Immunophenotyping of BC biopsies revealed significantly elevated levels of immunosuppressive markers, including IL-10, TNF-α, PD-L1, and MIF in BC biopsies compared to its normal counterparts. Upon patient stratification, it was shown that MIF and IL-10 are upregulated in TNBC patients compared to non-TNBC patients. Nonetheless, immune suppressive biomarkers expression investigated in the current study was generally correlated with signs of poor prognosis. CLNPs with mean particle size ranging from 50-150 nm were obtained. CLNPs exhibited different patterns of intracellular uptake, cytotoxicity and modulation of the immunosuppressive markers based on their physicochemical properties and composition.
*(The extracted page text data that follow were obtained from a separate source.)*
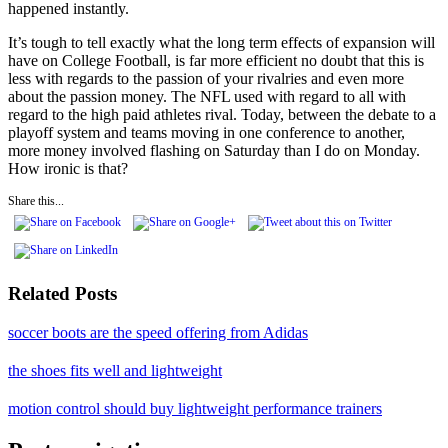
happened instantly.
It’s tough to tell exactly what the long term effects of expansion will
have on College Football, is far more efficient no doubt that this is
less with regards to the passion of your rivalries and even more
about the passion money. The NFL used with regard to all with
regard to the high paid athletes rival. Today, between the debate to a
playoff system and teams moving in one conference to another,
more money involved flashing on Saturday than I do on Monday.
How ironic is that?
Share this...
Related Posts
soccer boots are the speed offering from Adidas
the shoes fits well and lightweight
motion control should buy lightweight performance trainers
In particular, CLNP4 in-vitro effectively reduced IL-10, TNF-α, MIF, and PD-L1. Loading of Ce-6 into CLNP4 (Ce6-CLNPs) improved the in-vitro cytotoxic effects via PDT. In addition, PDT with Ce6-CLNP4 enhanced the expression of tumor-suppressive miR-30a-5p and decreased oncogenic lncRNA MALAT1 expression in MDA-MB-231 cells, suggesting a potential for modulating the TNBC immuno-oncogenic profile.

CONCLUSION

This study demonstrated that CLNPs and Ce-6-mediated PDT can modulate several key immunosuppressive factors and the miR-30a-5p/MALAT1 axis in TNBC cells. These findings provide a rationale for further in-vivo investigation of this multimodal therapeutic strategy.

背景

三阴性乳腺癌（TNBC）是一种免疫原性肿瘤；然而，其肿瘤免疫微环境（TIME）中充满了免疫抑制细胞因子和免疫检查点。TNBC TIME的免疫抑制特性对任何免疫治疗方法都构成了相当大的障碍。本研究的目的是开发一种多模式体外策略，通过单独或联合使用精心定制的壳聚糖-脂质杂化纳米颗粒（CLNPs）、二甲双胍和氯e6（Ce-6）介导的光动力疗法（PDT）来调控TNBC TIME并改善患者预后。特别关注所选治疗药物对参与调节TNBC免疫肿瘤学特征的非编码RNA（ncRNAs）的作用，例如miR-30a-5p/MALAT1网络。

方法

本研究招募了30例乳腺癌患者。使用离子凝胶法合成并优化了具有不同物理化学特征的CLNPs和负载Ce-6的CLNPs。研究了其细胞内浓度及对MDA-MB-231细胞活力的影响。采用超高效液相色谱法（UHPLC）定量Ce-6。使用脂质转染法将miR-30a-5p寡核苷酸和MALAT1小干扰RNA（siRNAs）转染到MDA-MB-231细胞中，以研究巨噬细胞移动抑制因子（MIF）、程序性死亡配体1（PD-L1）、肿瘤坏死因子-α（TNF-α）、白细胞介素-10（IL-10）与miR-30a-5p/MALAT1竞争性内源RNA（ceRNA）网络之间的相互作用。采用实时定量聚合酶链反应（qRT-PCR）评估IL-10、TNF-α和MIF的表达水平，而使用流式细胞术检测PD-L1。

结果

乳腺癌活检组织的免疫表型分析显示，与正常组织相比，乳腺癌活检组织中免疫抑制标志物水平显著升高，包括IL-10、TNF-α、PD-L1和MIF。患者分层后发现，与非TNBC患者相比，TNBC患者中MIF和IL-10上调。尽管如此，本研究中调查的免疫抑制生物标志物表达通常与预后不良的迹象相关。获得了平均粒径范围为50-150 nm的CLNPs。CLNPs根据其物理化学性质和组成表现出不同的细胞内摄取模式、细胞毒性和免疫抑制标志物调节作用。特别是，CLNP4在体外有效降低了IL-10、TNF-α、MIF和PD-L1。将Ce-6负载到CLNP4（Ce6-CLNP4）中通过PDT改善了体外细胞毒性作用。此外，Ce6-CLNP4介导的PDT增强了MDA-MB-231细胞中肿瘤抑制性miR-30a-5p的表达并降低了致癌性长链非编码RNA MALAT1的表达，表明其具有调节TNBC免疫肿瘤学特征的潜力。